| International Journal of Computer Applications |
| Foundation of Computer Science (FCS), NY, USA |
| Volume 187 - Number 144 |
| Year of Publication: 2026 |
| Authors: Devendra Singh Kushwaha, Divya Kishor Sapkale, Kumudini Kishor Khairnar, Sonakshi Sopan Kanse, Mansi Nilkanth Bhole |
10.5120/ijcaaefd60e28e07
|
Devendra Singh Kushwaha, Divya Kishor Sapkale, Kumudini Kishor Khairnar, Sonakshi Sopan Kanse, Mansi Nilkanth Bhole . Neural-XGB Fusion: A Hybrid Approach for Disaster Prediction and Management using Machine Learning. International Journal of Computer Applications. 187, 144 ( Sep 2026), 27-35. DOI=10.5120/ijcaaefd60e28e07
Natural disasters such as floods, earthquakes, cyclones, landslides, droughts and wildfires are becoming increasingly frequent and catastrophic due to climate change, rapid urban agglomeration, and severe environmental degradation. These events impose devastating impacts on human life, public infrastructure, and socioeconomic stability. Traditional forecasting approaches primarily rely on numerical physical models and historical rainfall heuristics, which struggle to capture complex, multi-scale, and non-linear interactions across heterogeneous geospatial and hydrometeorological domains. To address these critical shortcomings, this paper presents Neural-XGB Fusion, an integrated hybrid machine learning architecture combining the deep non-linear latent representation learning capabilities of Deep Neural Networks (DNN) with the superior gradient-boosted decision boundary partitioning of eXtreme Gradient Boosting (XGBoost) for flood prediction and disaster management. The framework ingests multi-source data including multi-temporal rainfall, ambient temperature, humidity, river water discharge, historical inundation footprints, digital elevation slope, and crowdsourced distress telemetry.

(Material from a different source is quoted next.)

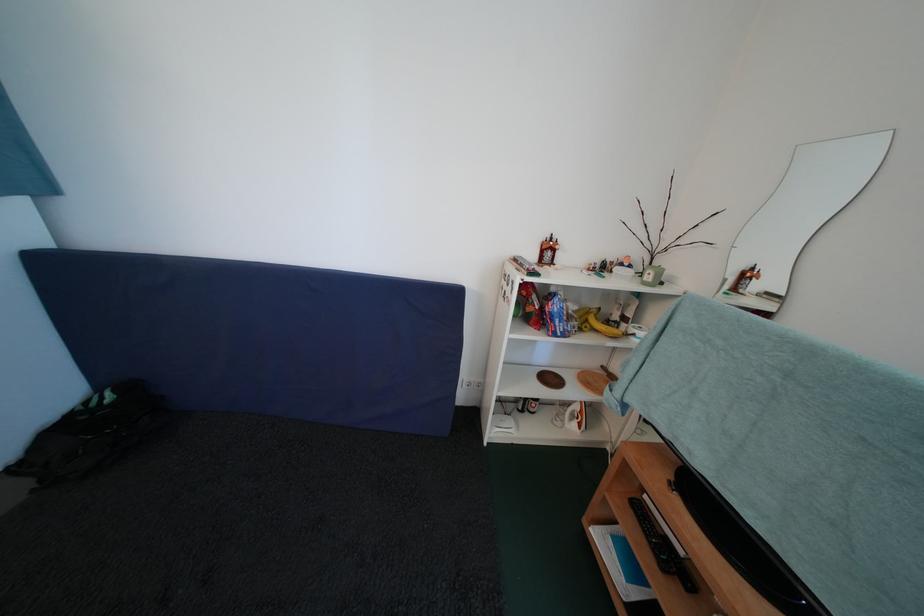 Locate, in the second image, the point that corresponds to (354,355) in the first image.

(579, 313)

Extensive experimental benchmarking on a curated multi-basin dataset of 24,750 observation points reveals that Neural-XGB Fusion achieves state-of-the-art predictive performance with an overall classification accuracy of 97.45%, precision of 97.10%, recall of 96.85%, F1-score of 96.97%, and an Area Under the ROC Curve (ROC-AUC) of 0.991, substantially outperforming Random Forest (86.42%), SVM (83.15%), standalone MLP (89.20%), standalone XGBoost (93.65%), and CNN-LSTM (92.10%). Furthermore, an integrated Explainable AI (XAI) engine utilizing SHAP provides both global feature attributions and localized situational explanations. The system is containerized via FastAPI and Docker and benchmarked under cloud deployment on Microsoft Azure, demonstrating ultra-low sub-5ms inference latency and high throughput. This unified platform effectively equips disaster management authorities with early warning intelligence, scenario simulations, and optimized resource allocation.